Bon, y aura pas eu grand-chose… Mais comme je suis satisfaite de mes lectures (voire plus), ça passe mieux.

Frère d’âme (David Diop)

Je sais que beaucoup ont été déçus par ce livre. Ils s’attendaient à plus et peut-être qu’avec l’avertissement en tête que ce ne serait pas le cas, je l’ai mieux apprécié. Une chose est sûre : je comprends pourquoi il a eu le prix Goncourt des lycéens. C’est typiquement le genre de roman que j’aurais adoré étant lycéenne. C’est l’histoire d’Alfa Ndiaye et de son ami mort dans les tranchées durant la Première Guerre mondiale, Mademba Diop, tirailleurs sénégalais tous les deux. On y croise la violence, celle du sang en particulier, l’amitié, les remords, les superstitions et la conséquence sociale qui en découle souvent. Il finit par effrayer ses camarades, noirs et blancs, pour une raison bien précise. Il est envoyé à l’Arrière quelques temps pour se « reposer » (comprendre : le mettre à l’écart) et on a le temps de voir défiler son passé dans son pays. Tout ceci prend la forme d’un conte. L’écriture de l’auteur a aussi ses défauts selon moi mais ça reste plaisant à lire. Ne vous attendez pas à en savoir plus sur les tirailleurs sénégalais, ce ne sera pas le cas. Mais à mon sens, ce n’est pas bien grave. Je pense au contraire qu’on a besoin de ce type de romans.
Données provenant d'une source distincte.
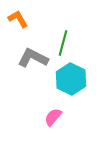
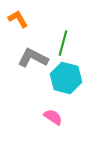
cyan hexagon: moved 5 px left, 1 px up; rotated 12 degrees counterclockwise
pink semicircle: rotated 84 degrees clockwise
Qu’il ne soit pas là pour apprendre aux personnes blanches ce qu’il y a à apprendre (y a des livres de non-fiction pour ça). David Diop, a, de mon avis, juste écrit l’histoire d’une personne dont aucun ne s’intéresse réellement à l’histoire des siens, à part pour écrire un essai. Il en fallait une. J’ai trouvé ce livre plutôt bien, sans plus. Et il a eu raison de l’écrire tel quel.